The world’s labor force is rapidly aging. This is especially true among developed nations. In the US, for instance, the baby boom phenomena of post WWII is rapidly morphing into a baby bust. The demographics of Europe, Japan and most notably, China, are in an even worse situation than the US’.
Ironically, although quite understandably, most —if not all— of the poorest nations on earth are still experiencing vigorous rates of population growth. Granted, the poorest nations’ vigorous birth rates are coupled with horrible high levels of poverty, poor health and extremely deficient education, and so on.
To state the obvious, there is a minimum acceptable level to maintain a healthy balance between the young population and the elderly. Most, if not all of the developed nations already have broken that extremely delicate balance. That’s a big threat. Fortunately, the other side of the coin is a monumental opportunity for growth and overall well being.
There are only three ways to reverse the aging demographic threat:
- Sustainable and sizable increase in the birth rate.
- Importing workforce from other countries.
- A combination of 1 and 2.
Option 1, however, presents its own set of challenges and realities. Probably the most important among them is the many years (between 18 and 22) it takes for the newborns to grow up and incorporate themselves into the workforce. Moreover, even if the correct incentives are implemented to promote new births, there are no guarantees of success, given that there are very powerful cultural and practical factors working against this effort. Hence, option 2 seems to be the only alternative with effective and almost immediate results.
The shrinking labor force of the developed world presents us
with the greatest arbitrage opportunity of our generation.

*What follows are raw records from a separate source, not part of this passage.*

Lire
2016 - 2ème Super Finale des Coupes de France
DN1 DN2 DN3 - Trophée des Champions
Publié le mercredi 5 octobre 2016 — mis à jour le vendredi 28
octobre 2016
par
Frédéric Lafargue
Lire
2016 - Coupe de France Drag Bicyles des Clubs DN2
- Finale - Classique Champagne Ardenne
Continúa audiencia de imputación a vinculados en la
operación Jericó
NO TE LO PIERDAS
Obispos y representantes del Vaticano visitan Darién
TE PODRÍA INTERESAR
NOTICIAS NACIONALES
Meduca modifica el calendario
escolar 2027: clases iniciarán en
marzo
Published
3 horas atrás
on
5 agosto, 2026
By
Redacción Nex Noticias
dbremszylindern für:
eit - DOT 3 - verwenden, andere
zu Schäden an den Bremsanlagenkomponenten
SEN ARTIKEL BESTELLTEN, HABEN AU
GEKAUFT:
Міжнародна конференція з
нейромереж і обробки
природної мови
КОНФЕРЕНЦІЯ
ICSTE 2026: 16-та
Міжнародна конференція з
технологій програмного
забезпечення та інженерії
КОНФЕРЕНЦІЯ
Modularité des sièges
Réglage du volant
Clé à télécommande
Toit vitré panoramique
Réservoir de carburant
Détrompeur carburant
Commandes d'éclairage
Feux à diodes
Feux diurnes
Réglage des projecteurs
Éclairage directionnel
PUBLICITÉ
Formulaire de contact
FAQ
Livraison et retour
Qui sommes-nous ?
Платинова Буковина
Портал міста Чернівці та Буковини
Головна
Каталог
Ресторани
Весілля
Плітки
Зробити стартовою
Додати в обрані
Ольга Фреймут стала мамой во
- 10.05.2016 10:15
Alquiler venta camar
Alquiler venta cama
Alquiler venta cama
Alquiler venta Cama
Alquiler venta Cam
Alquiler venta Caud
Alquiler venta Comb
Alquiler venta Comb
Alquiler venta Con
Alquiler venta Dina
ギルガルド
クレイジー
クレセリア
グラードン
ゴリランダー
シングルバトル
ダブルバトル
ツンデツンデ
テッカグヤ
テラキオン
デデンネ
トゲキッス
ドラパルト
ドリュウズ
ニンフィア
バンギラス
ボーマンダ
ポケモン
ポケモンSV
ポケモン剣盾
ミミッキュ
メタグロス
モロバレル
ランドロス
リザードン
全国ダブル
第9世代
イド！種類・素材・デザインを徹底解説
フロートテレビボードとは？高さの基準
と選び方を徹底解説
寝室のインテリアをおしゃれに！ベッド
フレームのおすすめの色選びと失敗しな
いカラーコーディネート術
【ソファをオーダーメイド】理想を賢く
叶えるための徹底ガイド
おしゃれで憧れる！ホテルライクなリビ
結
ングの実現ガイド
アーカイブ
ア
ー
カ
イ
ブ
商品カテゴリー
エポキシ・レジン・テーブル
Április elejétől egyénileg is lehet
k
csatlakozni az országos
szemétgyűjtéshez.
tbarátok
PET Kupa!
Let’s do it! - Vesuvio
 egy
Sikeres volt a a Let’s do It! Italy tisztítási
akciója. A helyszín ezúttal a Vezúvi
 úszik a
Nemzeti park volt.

In order to compensate any surplus or deficit of any sort, countries export and import goods and services according to their needs; the workforce should not be the exception. Countries with an aging population problem should start importing young and able people into their workforce from countries with a surplus in young population.
Yes, it will be a monumental challenge to successfully assimilate droves of immigrants from the poor and poorest nations into the developed world. Nonetheless, the alternative to essentially maintain the status quo is too costly to even deserve consideration. More on the opportunity cost concept.

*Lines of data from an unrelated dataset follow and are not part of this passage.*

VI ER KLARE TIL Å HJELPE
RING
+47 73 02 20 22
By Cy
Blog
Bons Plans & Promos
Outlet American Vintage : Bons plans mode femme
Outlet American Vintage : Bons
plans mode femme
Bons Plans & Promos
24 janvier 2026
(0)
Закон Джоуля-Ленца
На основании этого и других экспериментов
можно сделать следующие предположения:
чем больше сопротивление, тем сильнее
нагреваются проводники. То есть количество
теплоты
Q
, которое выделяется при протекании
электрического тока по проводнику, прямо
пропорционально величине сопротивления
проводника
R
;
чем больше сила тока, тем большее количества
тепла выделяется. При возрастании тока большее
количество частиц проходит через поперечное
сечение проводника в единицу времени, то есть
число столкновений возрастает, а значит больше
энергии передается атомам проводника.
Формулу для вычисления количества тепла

Is there any better long-term solution to the most menacing population shrinkage of the developed world than importing workforce from other countries?
Take Japan as an example. How in the world can anybody reasonably expect relatively robust economic growth rates in Japan with its overall population shrinking? It’s simply an utter impossibility. We all know of the great reticence that Japan has historically shown towards immigration. The choices, however are crystal clear: either Japan reinvigorates itself with an agile, solid and consistent long-term immigration policy to fulfill the severe demographic shortfall, or it will have to continue facing unnecessarily costly consequences in economic vitality.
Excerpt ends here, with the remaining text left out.